Using TVM to create Bfloat16 datatype. Kernel dead

Hello. I’m trying to create a Bfloat16 datatype using TVM. I took as a reference the example exposed here. Instead of using myfloat32, I use bfloat16 in order to recreate this format. Te problem comes when I try this step, apparently the kernel dies when I execute compiled = ex.evaluate(program):

tvm.target.datatype.register_op(
    tvm.target.datatype.create_lower_func({16:"Custom16Add"}),
    "Add",
    "llvm",
    "bfloat",
)

tvm.target.datatype.register_op(
    tvm.target.datatype.create_lower_func({(16,32):"Custom16ToFloat"}),
    "Cast",
    "llvm",
    "bfloat",
    "float",
)
# Now, we can run our program without errors.
with tvm.transform.PassContext(config={"tir.disable_vectorize": True}):
    compiled = ex.evaluate(program)
    z_output_bfloat16 = compiled(x_input, y_input)   

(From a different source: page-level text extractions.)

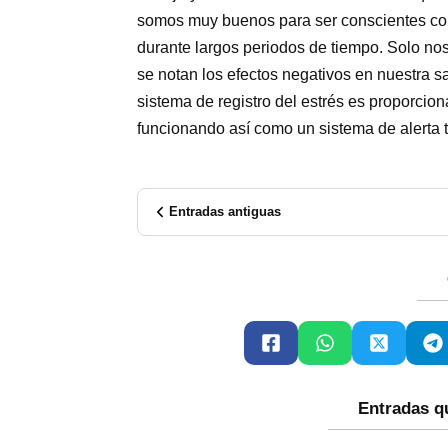
somos muy buenos para ser conscientes cons
durante largos periodos de tiempo. Solo n
se notan los efectos negativos en nuestra sa
sistema de registro del estrés es proporcion
funcionando así como un sistema de alerta t
Entradas antiguas
Entradas q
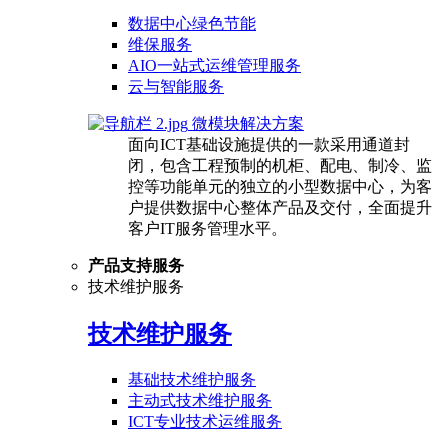
数据中心绿色节能
维保服务
AIO一站式运维管理服务
云与智能服务
微模块解决方案
面向ICT基础设施提供的一款采用通道封
闭，包含工程预制的机柜、配电、制冷、监
控等功能单元的独立的小型数据中心，为客
户提供数据中心整体产品及交付，全面提升
客户IT服务管理水平。
产品支持服务
技术维护服务
技术维护服务
基础技术维护服务
主动式技术维护服务
ICT专业技术运维服务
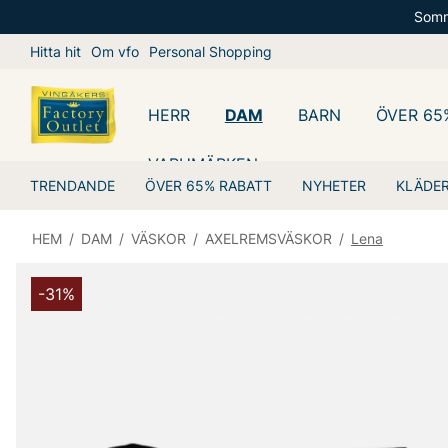
Somm
Hitta hit
Om vfo
Personal Shopping
HERR
DAM
BARN
ÖVER 65
VARUMÄRKEN
TRENDANDE
ÖVER 65% RABATT
NYHETER
KLÄDE
HEM
/
DAM
/
VÄSKOR
/
AXELREMSVÄSKOR
/
Lena
-31%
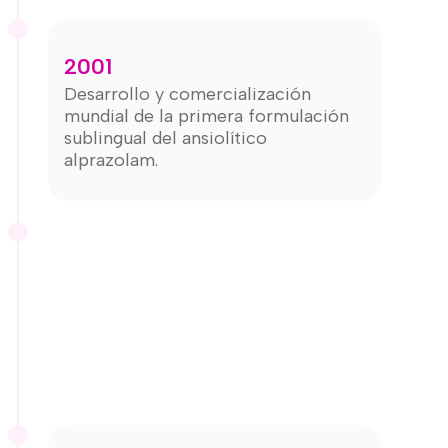
2001
Desarrollo y comercialización
mundial de la primera formulación
sublingual del ansiolítico
alprazolam.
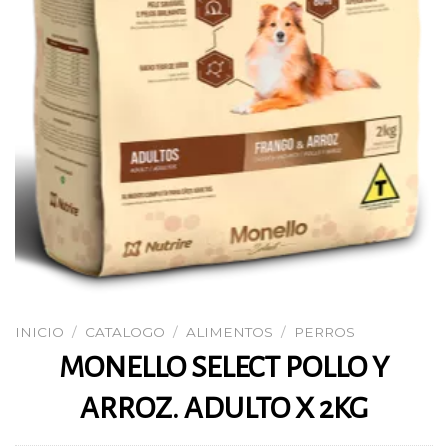
INICIO
/
CATALOGO
/
ALIMENTOS
/
PERROS
MONELLO SELECT POLLO Y
ARROZ. ADULTO X 2KG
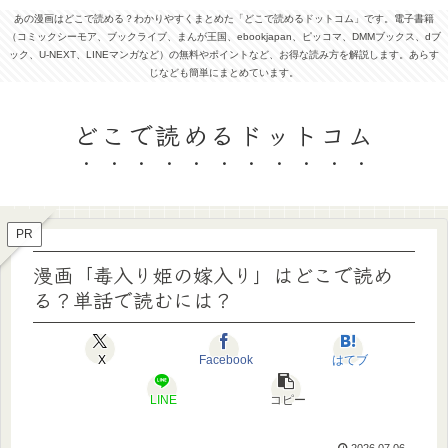
あの漫画はどこで読める？わかりやすくまとめた「どこで読めるドットコム」です。電子書籍
（コミックシーモア、ブックライブ、まんが王国、ebookjapan、ピッコマ、DMMブックス、dブ
ック、U-NEXT、LINEマンガなど）の無料やポイントなど、お得な読み方を解説します。あらす
じなども簡単にまとめています。
どこで読めるドットコム
PR
漫画「毒入り姫の嫁入り」はどこで読め
る？単話で読むには？
X
Facebook
はてブ
LINE
コピー
2026.07.06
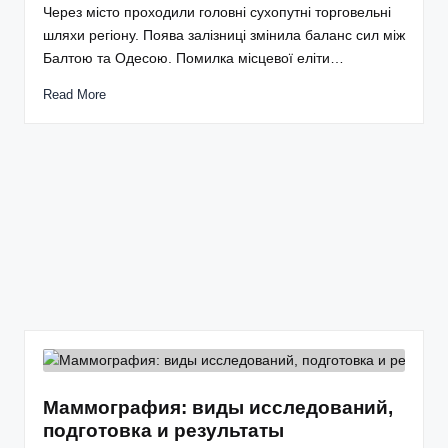
Через місто проходили головні сухопутні торговельні
шляхи регіону. Поява залізниці змінила баланс сил між
Балтою та Одесою. Помилка місцевої еліти…
Read More
Маммография: виды исследований,
подготовка и результаты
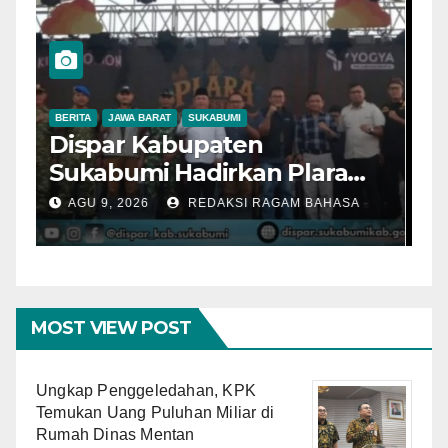
BERITA
JAWA BARAT
SUKABUMI
B
Dispar Kabupaten
D
Sukabumi Hadirkan Plara
S
Fest 2026, Ali Iskandar:
L
AGU 9, 2026
REDAKSI RAGAM BAHASA
Budaya Jadi Kekuatan
S
Promosi Wisata Daerah
B
K
MOST VIEW POST
Ungkap Penggeledahan, KPK
Temukan Uang Puluhan Miliar di
Rumah Dinas Mentan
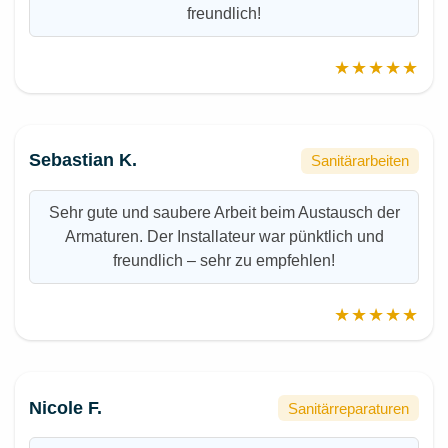
freundlich!
★★★★★
Sebastian K.
Sanitärarbeiten
Sehr gute und saubere Arbeit beim Austausch der
Armaturen. Der Installateur war pünktlich und
freundlich – sehr zu empfehlen!
★★★★★
Nicole F.
Sanitärreparaturen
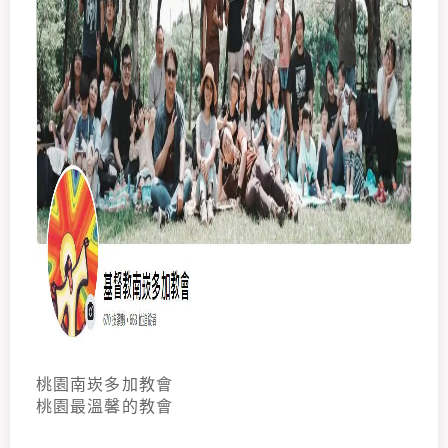
桃園南崁多加教會
桃園最溫馨的教會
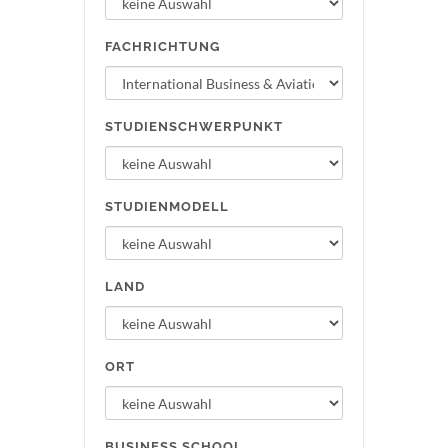
FACHRICHTUNG
STUDIENSCHWERPUNKT
STUDIENMODELL
LAND
ORT
BUSINESS SCHOOL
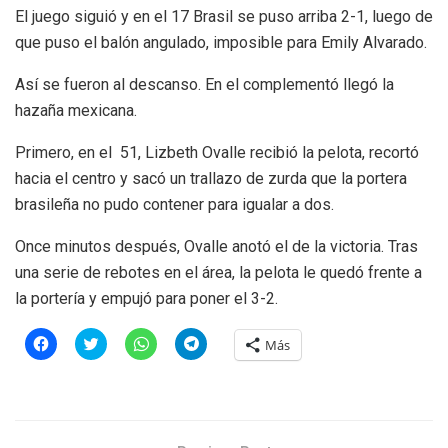
El juego siguió y en el 17 Brasil se puso arriba 2-1, luego de
que puso el balón angulado, imposible para Emily Alvarado.
Así se fueron al descanso. En el complementó llegó la
hazaña mexicana.
Primero, en el 51, Lizbeth Ovalle recibió la pelota, recortó
hacia el centro y sacó un trallazo de zurda que la portera
brasileña no pudo contener para igualar a dos.
Once minutos después, Ovalle anotó el de la victoria. Tras
una serie de rebotes en el área, la pelota le quedó frente a
la portería y empujó para poner el 3-2.
H
H
H
H
Más
a
a
a
a
z
z
z
z
c
c
c
c
l
l
l
l
i
i
i
i
c
c
c
c
p
p
p
p
a
a
a
a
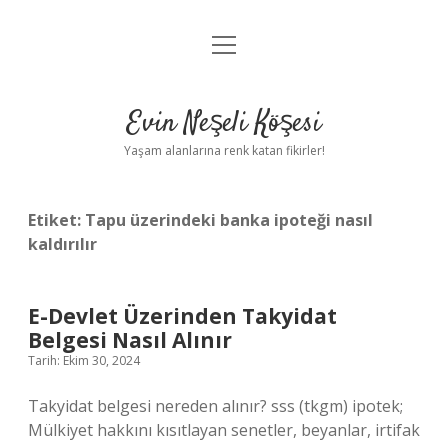
menüyü
Anasayfa
aç
Gizlilik Politikası
Evin Neşeli Köşesi
Yasal Uyarı
Yaşam alanlarına renk katan fikirler!
Hakkımızda
Etiket:
Tapu üzerindeki banka ipoteği nasıl
kaldırılır
E-Devlet Üzerinden Takyidat
Belgesi Nasıl Alınır
Tarih: Ekim 30, 2024
Takyidat belgesi nereden alınır? sss (tkgm) ipotek;
Mülkiyet hakkını kısıtlayan senetler, beyanlar, irtifak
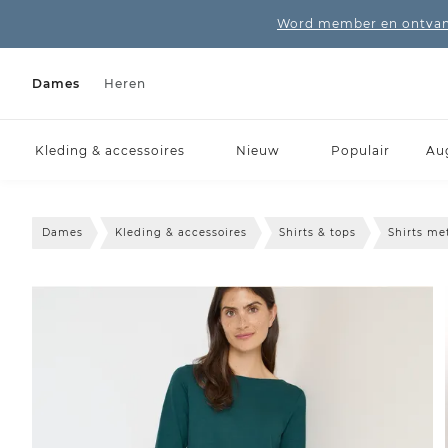
Word member en ontvang
Dames
Heren
Kleding & accessoires
Nieuw
Populair
Au
Dames
Kleding & accessoires
Shirts & tops
Shirts m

print("z: {}".format(z_output_bfloat16))

print("x:\t\t{}".format(x_input))
print("y:\t\t{}".format(y_input))
print("z (float32):\t{}".format(z_output))
print("z (bfloat16):\t{}".format(z_output_bfloat16))

However, I tried the same steps but using Custom32 instead of Custom16 in the registration_op declarations and it appears that it works. I’ve also tried changing the Custom32 string to others and when I do this, the kernel always dies.

What is the possible solution to this? Is there any other way to cast float into bfloat16 and vice versa? Is there any way of manipulate the bits of the datatype?

Thank you